— Значит, плохи дела, если дядя Саша о собственной панихиде заботится, — заметил я.
— Я стал его успокаивать: мол, рано вам о смерти думать, а он обиделся: я, говорит, никогда тебя ни о чем не просил, и в единственной просьбе ты мне не должен отказывать.
— И что же ты решил?
— Я такую программу составил, братец ты мой, что ты сам не откажешься!
— От чего? От смерти?
— Ну хотя бы от небольшой панихиды, — Тазо, улыбаясь, стал загибать пальцы: — Вступление ко второй части 7-й симфонии Бетховена — раз, «Гадание Кармен» — два, «Плач Фредерико» — три…
— В вокальном исполнении? — заинтересовался я.
— Нет! Одни скрипки… Да, чуть не забыл, третья — прелюдия Шопена. Так, это займет примерно полчаса, а панихида длится минимум час. Надо еще подумать.
— Ты, я смотрю, увлекся, — ехидно заметил я.
Тазо покраснел.
— Представь себе, вошел в роль. Я и сам поймал себя на том, что занялся этим делом с удовольствием.

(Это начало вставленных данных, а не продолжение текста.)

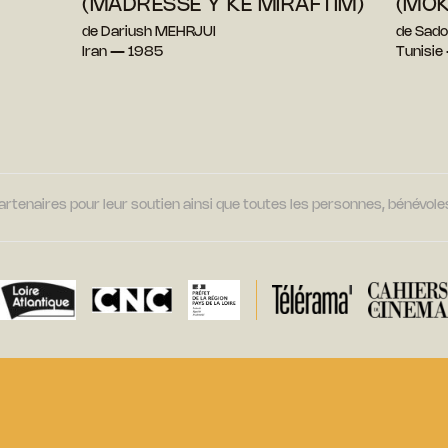
(MADRESSE Y KE MIRAFTIM)
(MOK
de Dariush MEHRJUI
de Sad
Iran — 1985
Tunisie
tenaires pour leur soutien ainsi que toutes les personnes, bénévoles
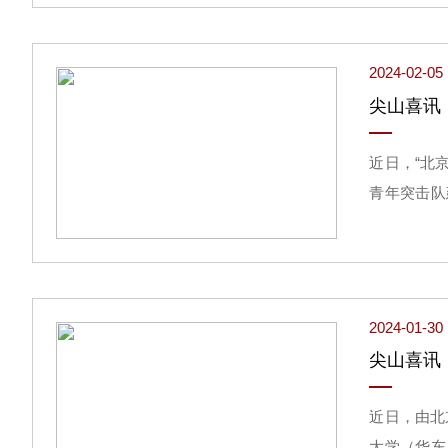
沙市2023
2024-02-05
近日，“北
青年突击队
经济高质量
2024-01-30
近日，由北
大学（华东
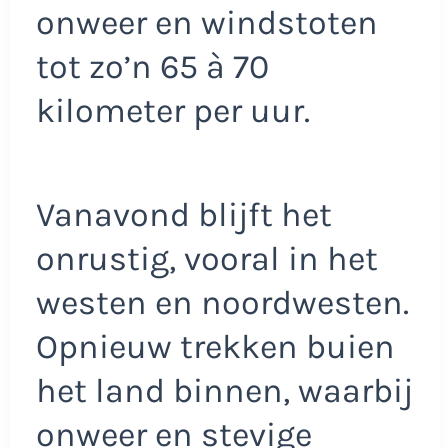
onweer en windstoten
tot zo’n 65 à 70
kilometer per uur.
Vanavond blijft het
onrustig, vooral in het
westen en noordwesten.
Opnieuw trekken buien
het land binnen, waarbij
onweer en stevige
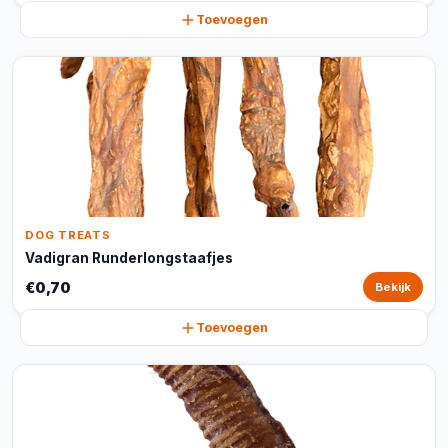
Toevoegen
DOG TREATS
Vadigran Runderlongstaafjes
€0,70
Bekijk
Toevoegen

— Ты — палач и больше никто! Небось упиваешься мыслями о панихиде, когда все будут подходить и шептать тебе на ухо: «Неужели это вы составляли программу? Бездна вкуса! Позвольте вас поблагодарить». Ты будешь пожимать всем руки и раскланиваться.
— Нет, я тебе серьезно говорю. Я так прилежно этим занялся, словно к защите диссертации готовлюсь.
— Все очень просто — у тебя наконец появилась цель и реальная задача.
Тазо обиделся. Ему кажется, что я ничего не понял и подозреваю его в бессердечии. Он перестает улыбаться и, указав на магнитофон, говорит:
— Я кое-что задумал. Ведь дядя Саша такой музыкальный, у него абсолютный слух…
— И что же ты задумал?
— Не скажу… Вернее, скажу, но не сейчас. — Тазо достает початую бутылку коньяка, рюмки, хлеб и сыр. — Рассказывай, что у тебя нового? Наставляешь людей на путь истинный?
— Да не очень-то их наставишь. — Отвечаю не думая, так как голова занята одной мыслью: «Зачем Тазо был у Наи?». — Мне сейчас одно дело поручили, — говорю я рассеянно.
— Ясно: кто-то кого-то щелкнул по лысине, и тебе поручили разобраться…
— Послушай, Тазо… Мальчишка погибает…
— Ты, между прочим, обещал пригласить меня на первое же дело о покушении на честь юной красавицы при ее участии и согласии…
— Тазо, здесь очень серьезное дело…
— Ничего не знаю. Раз обещал — держи слово.
— Ты понимаешь или нет — мальчишка погибает! — закричал я.
— Что с тобой? — растерялся Тазо и после паузы тихо проговорил: — Прости. Я не понял. Теперь рассказывай.
Я рассказал обо всем в двух словах — скупо и неохотно.
— Да-а, — протянул Тазо. — Запутанная история. Тебе ее не распутать. Если парня спасут, он сам обо всем расскажет. Пей, чего не пьешь?